BMC Genomics. 2010 Sep 17;11:502. doi: 10.1186/1471-2164-11-502.
The analysis of expression quantitative trait loci (eQTL) is a potentially powerful way to detect transcriptional regulatory relationships at the genomic scale. However, eQTL data sets often go underexploited because legacy QTL methods are used to map the relationship between the expression trait and genotype. Often these methods are inappropriate for complex traits such as gene expression, particularly in the case of epistasis.
Here we compare legacy QTL mapping methods with several modern multi-locus methods and evaluate their ability to produce eQTL that agree with independent external data in a systematic way. We found that the modern multi-locus methods (Random Forests, sparse partial least squares, lasso, and elastic net) clearly outperformed the legacy QTL methods (Haley-Knott regression and composite interval mapping) in terms of biological relevance of the mapped eQTL. In particular, we found that our new approach, based on Random Forests, showed superior performance among the multi-locus methods.
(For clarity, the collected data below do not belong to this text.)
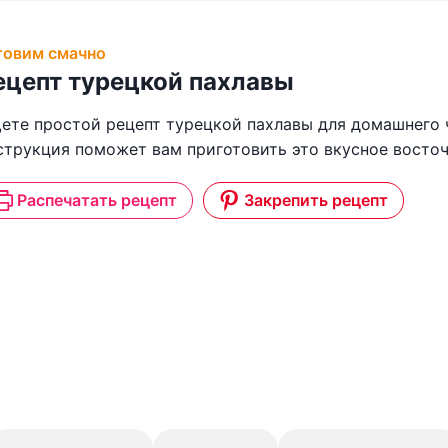
товим смачно
ецепт турецкой пахлавы
ете простой рецепт турецкой пахлавы для домашнего 
струкция поможет вам приготовить это вкусное восточ
Распечатать рецепт
Закрепить рецепт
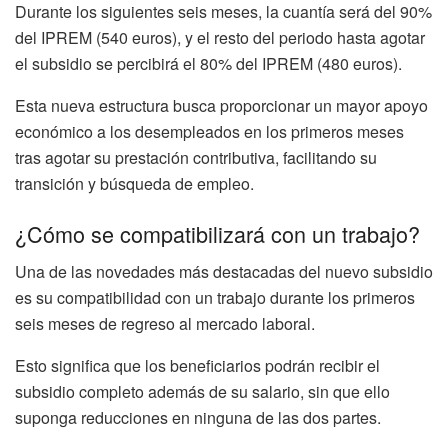
Durante los siguientes seis meses, la cuantía será del 90%
del IPREM (540 euros), y el resto del periodo hasta agotar
el subsidio se percibirá el 80% del IPREM (480 euros).
Esta nueva estructura busca proporcionar un mayor apoyo
económico a los desempleados en los primeros meses
tras agotar su prestación contributiva, facilitando su
transición y búsqueda de empleo.
¿Cómo se compatibilizará con un trabajo?
Una de las novedades más destacadas del nuevo subsidio
es su compatibilidad con un trabajo durante los primeros
seis meses de regreso al mercado laboral.
Esto significa que los beneficiarios podrán recibir el
subsidio completo además de su salario, sin que ello
suponga reducciones en ninguna de las dos partes.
Benchmarks based on the recapitulation of experimental findings provide valuable insight when selecting the appropriate eQTL mapping method. Our battery of tests suggests that Random Forests map eQTL that are more likely to be validated by independent data, when compared to competing multi-locus and legacy eQTL mapping methods.
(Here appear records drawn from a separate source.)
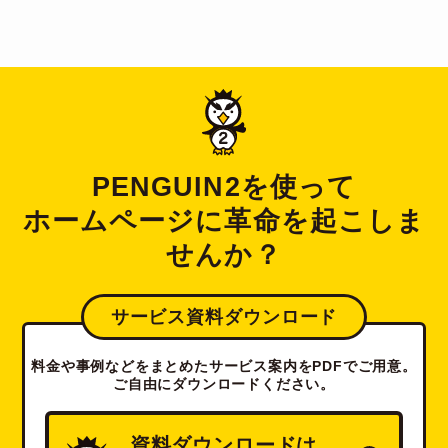
PENGUIN2を使って
ホームページに革命を起こしま
せんか？
サービス資料ダウンロード
料金や事例などをまとめたサービス案内をPDFでご用意。
ご自由にダウンロードください。
資料ダウンロードは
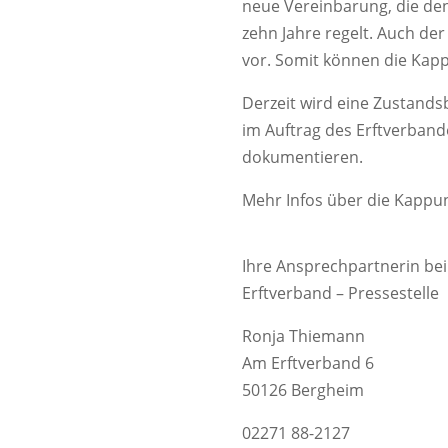
neue Vereinbarung, die d
zehn Jahre regelt. Auch de
vor. Somit können die Kap
Derzeit wird eine Zustan
im Auftrag des Erftverban
dokumentieren.
Mehr Infos über die Kap
Ihre Ansprechpartnerin bei
Erftverband – Pressestelle
Ronja Thiemann
Am Erftverband 6
50126 Bergheim
02271 88-2127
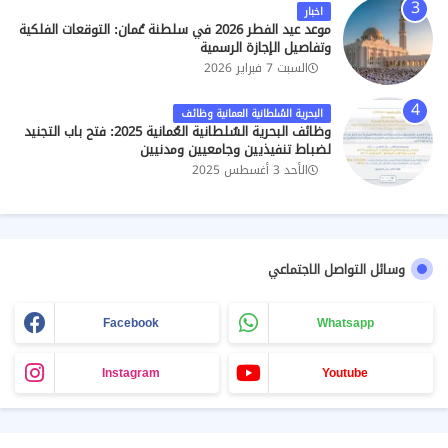
اخبار
موعد عيد الفطر 2026 في سلطنة عُمان: التوقعات الفلكية
وتفاصيل الإجازة الرسمية
السبت 7 فبراير 2026
البحرية السُلطانية العمانية وظائف
وظائف البحرية السُلطانية العُمانية 2025: فتح باب التجنيد
لضباط تنفيذيين وجامعيين ومدنيين
الأحد 3 أغسطس 2025
وسائل التواصل الاجتماعي
Facebook
Whatsapp
Instagram
Youtube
表达数量性状基因座(eQTL)分析是在基因组范围内检测转录调控关系的一种潜在强大方法。然而,由于使用传统的 QTL 方法来映射表达性状与基因型之间的关系,eQTL 数据集往往未被充分利用。这些方法通常不适合复杂性状,例如基因表达,特别是在存在上位性的情况下。
在这里,我们将传统的 QTL 映射方法与几种现代多基因座方法进行了比较,并系统地评估了它们在产生与独立外部数据一致的 eQTL 的能力。我们发现,现代多基因座方法(随机森林、稀疏偏最小二乘法、lasso 和弹性网络)在映射的 eQTL 的生物学相关性方面明显优于传统的 QTL 方法(Haley-Knott 回归和复合区间作图)。特别是,我们发现我们基于随机森林的新方法在多基因座方法中表现出优越的性能。
基于重现实验结果的基准为选择适当的 eQTL 映射方法提供了有价值的见解。与竞争的多基因座和传统的 eQTL 映射方法相比,我们的一系列测试表明,随机森林映射的 eQTL 更有可能通过独立数据进行验证。